The Monetary Authority of Singapore (MAS) and The Association of Banks in Singapore (ABS) announced yesterday the consortium of they are heading is developing three software prototypes to use blockchain to decentralise inter-bank payments.
The goal is to use the systems to integrate liquidity saving mechanisms into the transactions.
16 companies in total are involved in the project — 11 banks and five technology companies — and it is Phase 2 of a plan called Project Ubin.
Project Ubin is exploring how to use the distributed ledger to clear banking settlements for payments and securities. In Phase 1, the consortium built the proof-of-concept model and the building of the prototypes is Phase 2.
The specific banking strategy being targetted is called ‘netting’. Netting is basically consolidating multiple invoices between two banks into one larger payment. So if Bank A owes Bank B US$1 million dollars, but in a separate transaction, Bank B owes Bank A US$500,000, they use netting to create one US$500,000 invoice.
The goal of putting this on the distributed ledger is to make matters more efficient as current banking software usually requires a queue.
“A key outcome of the consortium’s effort is the ability to perform netting while protecting the privacy of transactions.

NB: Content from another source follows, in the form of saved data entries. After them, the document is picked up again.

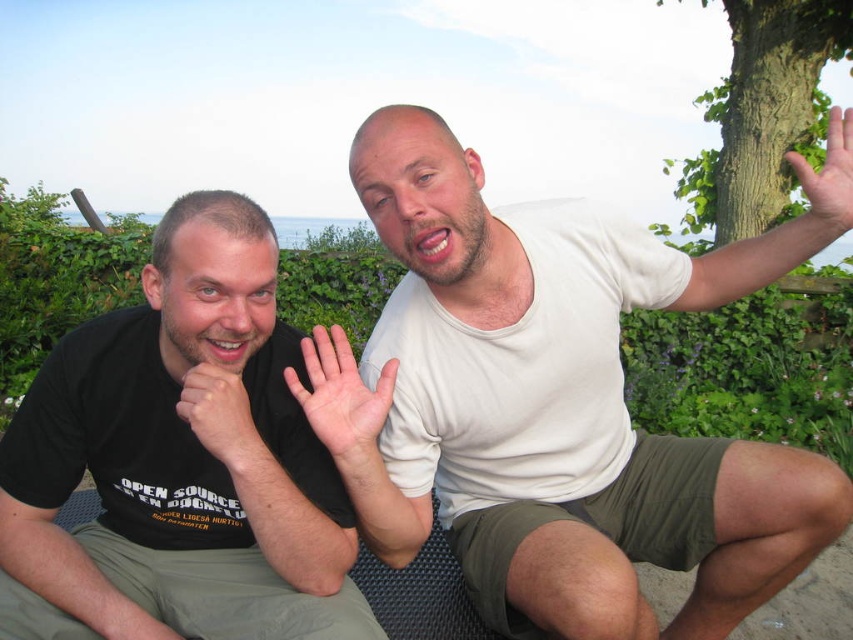 Does black matte shirt at left lie behind matte black hand at lower left?

No, it is not.

Is black matte shirt at left bigger than matte black hand at lower left?

Correct, black matte shirt at left is larger in size than matte black hand at lower left.

You are a GUI agent. You are given a task and a screenshot of the screen. Output one action in this format:
    pyautogui.click(x=<x>, y=<y>)
    Task: Click on the black matte shirt at left
    
    Given the screenshot: What is the action you would take?
    pyautogui.click(x=177, y=464)

Which is more to the left, light skin smooth hand at center or matte black hand at lower left?

matte black hand at lower left

Between point (349, 365) and point (222, 384), which one is positioned in front?

Point (222, 384) is more forward.

Identify the location of light skin smooth hand at center. This screenshot has height=640, width=853. (341, 396).

Does black matte shirt at left have a lesser width compared to light brown skin at upper right?

In fact, black matte shirt at left might be wider than light brown skin at upper right.

Is black matte shirt at left shorter than light brown skin at upper right?

Incorrect, black matte shirt at left's height does not fall short of light brown skin at upper right's.

Does point (119, 497) come closer to viewer compared to point (836, 154)?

This helps to open up opportunity for a wider adoption of DLT-based settlement systems,” said Sopnendu Mohanty, the Chief FinTech Officer at MAS in a statement.
The 11 banks involved are as follows:
- Bank of America Merrill Lynch
- Credit Suisse
- DBS Bank Ltd
- HSBC Limited
- J.P. Morgan
- Mitsubishi UFJ Financial Group
- OCBC Bank
- Singapore Exchange
- Standard Chartered Bank
- United Overseas Bank
The blockchain companies involved are Corda, Hyperledger Fabric, and Quorum. R3, IBM and ConsenSys are offering technology support.
During the Singapore Fintech Festival in mid-November, Accenture plans to publish a report with the findings of the prototypes.